On a Facebook fibro support group several people said that they felt blessed to have Fibromyalgia. This created quite an uproar and they were called unkind, crazy, etc. I didn't have time to stay online for long that day. I offered a suggestion to solve someone’s dilemma they had posted about and signed off the computer. When I got back on the next morning, the discussion had grown to 66 comments. As I started to write a response I realized that it would be way too long to read as a post so I moved here to my blog where I say what’s on my mind. I think you’ll find that I’m pretty passionate about this.
To the group of people that say that Fibromyalgia is not a blessing – I agree. It is not a blessing that I had to stop work at age 52 after I had just gone back to school and gotten a degree that would allow me to find a better paying job. It is not a blessing that we struggle because we only have 50% of my income. It’s not a blessing that when I first became ill I had to try and talk my hubby into going and doing activities we had planned but I was unable to do. It’s not a blessing that I had to give up my duties as a Eucharistic Minister at my church for several years. It’s not a blessing that my cognitive function had diminished to the point that I couldn't remember things from one day to the next.

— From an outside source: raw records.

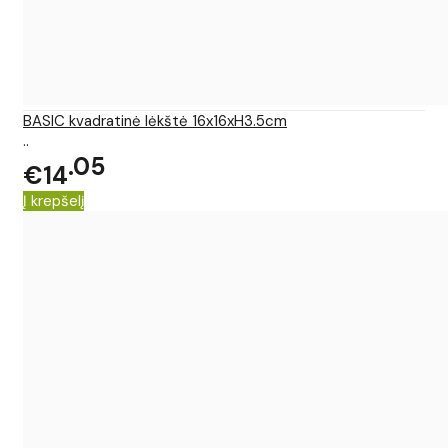
BASIC kvadratinė lėkštė 16x16xH3.5cm
..
05
€14
Į krepšelį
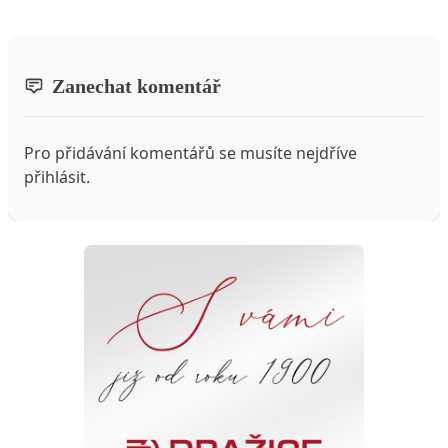
Zanechat komentář
Pro přidávání komentářů se musíte nejdříve
přihlásit
.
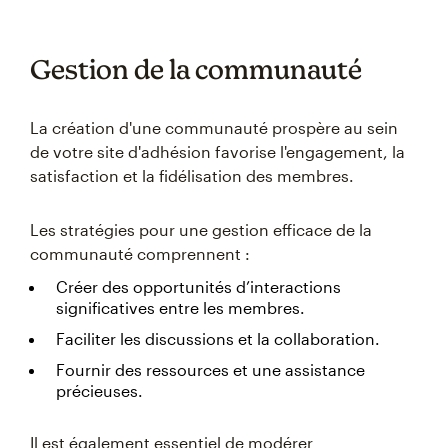
Gestion de la communauté
La création d'une communauté prospère au sein
de votre site d'adhésion favorise l'engagement, la
satisfaction et la fidélisation des membres.
Les stratégies pour une gestion efficace de la
communauté comprennent :
Créer des opportunités d’interactions
significatives entre les membres.
Faciliter les discussions et la collaboration.
Fournir des ressources et une assistance
précieuses.
Il est également essentiel de modérer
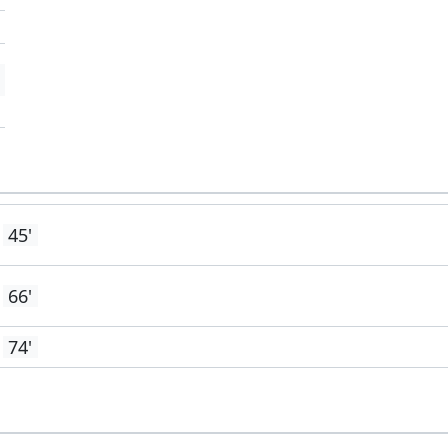
'
45'
66'
74'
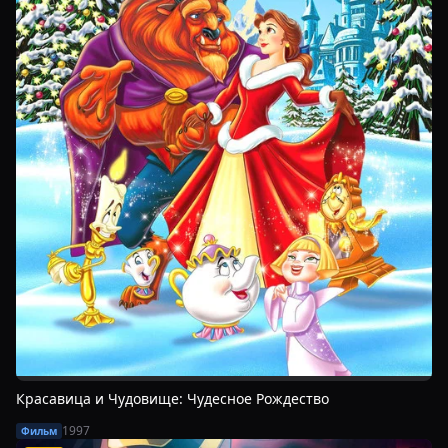
Красавица и Чудовище: Чудесное Рождество
1997
Фильм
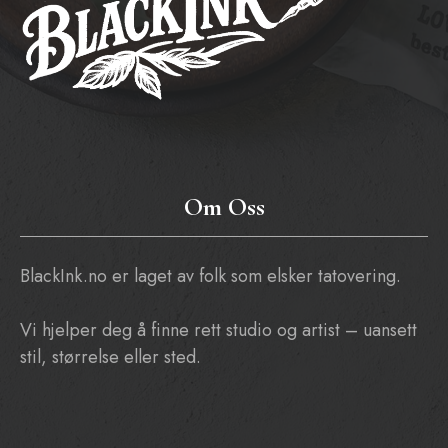
Om Oss
BlackInk.no er laget av folk som elsker tatovering.
Vi hjelper deg å finne rett studio og artist – uansett
stil, størrelse eller sted.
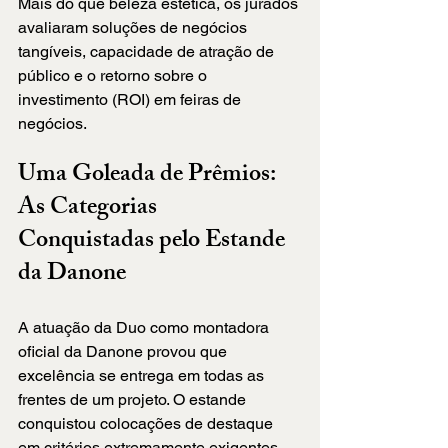
Mais do que beleza estética, os jurados 
avaliaram soluções de negócios 
tangíveis, capacidade de atração de 
público e o retorno sobre o 
investimento (ROI) em feiras de 
negócios.
Uma Goleada de Prêmios: 
As Categorias 
Conquistadas pelo Estande 
da Danone
A atuação da Duo como montadora 
oficial da Danone provou que 
excelência se entrega em todas as 
frentes de um projeto. O estande 
conquistou colocações de destaque 
em critérios extremamente exigentes 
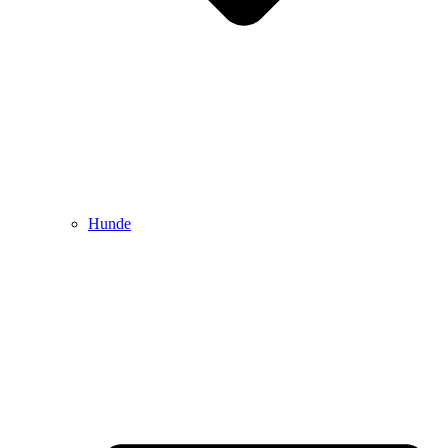
Hunde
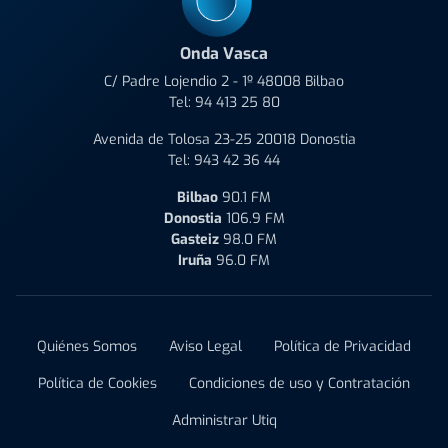
Onda Vasca
C/ Padre Lojendio 2 - 1º 48008 Bilbao
Tel:
94 413 25 80
Avenida de Tolosa 23-25 20018 Donostia
Tel:
943 42 36 44
Bilbao
90.1 FM
Donostia
106.9 FM
Gasteiz
98.0 FM
Iruña
96.0 FM
Quiénes Somos
Aviso Legal
Política de Privacidad
Política de Cookies
Condiciones de uso y Contratación
Administrar Utiq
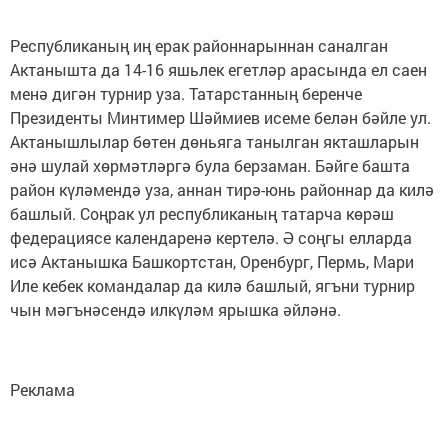
Республиканың иң ерак районнарыннан саналган
Актанышта да 14-16 яшьлек егетләр арасында ел саен
менә дигән турнир уза. Татарстанның беренче
Президенты Минтимер Шәймиев исеме белән бәйле ул.
Актанышлылар бөтен дөньяга танылган якташларын
әнә шулай хөрмәтләргә була берзаман. Бәйге башта
район күләмендә уза, аннан тирә-юнь районнар да килә
башлый. Соңрак ул республиканың татарча көрәш
федерациясе календаренә кертелә. Ә соңгы елларда
исә Актанышка Башкортстан, Оренбург, Пермь, Мари
Иле кебек командалар да килә башлый, ягъни турнир
чын мәгънәсендә илкүләм ярышка әйләнә.
Реклама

However, there are ways to turn all of that into a blessing. It’s how we look at the life that we’ve been given. It’s a blessing that I can no longer work because as career driven as I had become, it would more than likely destroyed my marriage. My marriage is worth more than any paycheck or the luxuries that it would provide. It’s a blessing that my employer had paid for the Long Term Disability insurance so that we do have 50% of my income while I not so patiently waited on my Social Security Disability hearing. It’s a blessing that when the economy fell and my hubby had to change careers and go into retail to find a job, I’m home to spend his days off with him. If I was still working Monday - Friday, 9 to 5, we'd never have the same days off. It’s a blessing that I have learned to encourage my hubby to go do things with the guys and not worry about me being home. We appreciate each other more when he comes home. It’s a blessing that when I could no longer serve as a Eucharist minister, a position in the altar guild opened up so I’m blessed to be able to prepare the altar for Eucharist. I’m blessed to still be able to serve my Savior and my church.
I am blessed because the Lord put me and my now best friend on the same Yahoo group at just the right time for us to meet. I’m blessed to have a best friend who loves the Lord, who has Fibromyalgia, who loves being a homemaker like I do and who loves to sew and is happy being “domestic”. That’s the job description I have now and I love it and feel blessed for the opportunity. I blessed to be a homemaker. There are many days when I can’t clean or cook. But I can be here to offer my hubby a cold drink when he comes in at the end of the day. I am blessed because I have the time to sew for family, friends and charities.
I feel blessed because "all" I have wrong is Fibromyalgia, Chronic Fatigue Syndrome, Chronic Myofascial Pain, Peripheral Neuropathy and severe edema in my legs and feet. I am blessed because unlike my BIL who died of cancer or my friend who died of a brain aneurysm, I am here to witness the birth of my grandchildren and to watch them grow up. I get the joy having my young granddaughter ask me to teach her to sew and my grandson asking me to teach him to bake after watching me make hamburger buns one day. I am blessed to see my our goddaughter run to me down the aisle at church with a huge grin on her face.
I'm blessed because 11 years ago this week, I met the most wonderful man who loves me for who I am, whose heart breaks that he can't do more for me. I am blessed with two wonderful children who do all they can to help by cleaning my house and helping with projects that my hubby can't get time to do. I am blessed that my grandchildren understand that MiMi’s muscles don’t work right and they find things for us to do together that will be easy for me. I am blessed to have friends that can look and me and know that it’s not a good day even when I tell them it is. I am blessed that I am able to use the computer to tell others that there is hope.
There is hope for us and we cannot give up. Giving up is what causes our life to fall apart. Giving up is why we lose our happiness. Giving up is what causes us to miss out on the pleasures of life. Giving up is when we refuse to keep going by refusing to use canes, walkers and wheelchairs. Giving up is when we are too proud to allow friends and family to help us. Giving up is not the answer.
If you pain is too bad for you to function and your doctor is not willing to prescribe the stronger medicine you need, find another doctor. It’s your right to do so. If you are worried about becoming addicted to a narcotic pain reliever, get over it. If that’s what it takes to manage your pain so that you can enjoy life, take it. There’s a difference between addiction and it being a medically necessary drug for you to maintain your life. You aren’t taking them for “fun”.
Use those canes, walkers and wheelchairs so that you can go out to dinner or the park with your family. Don’t be ashamed to have a handicapped tag or hang tag for your car. Take your medications with you and pack a small cooler with snacks and something to drink. Plan several days ahead for an outing and limit your activity so that you have the energy to go out. Yes, you may “pay” for it afterward but what’s worse – feeling sorry for yourself because you couldn’t go or being tired with more pain but with the wonderful memories of the day you had with family and friends.
All I ask is that you think about it.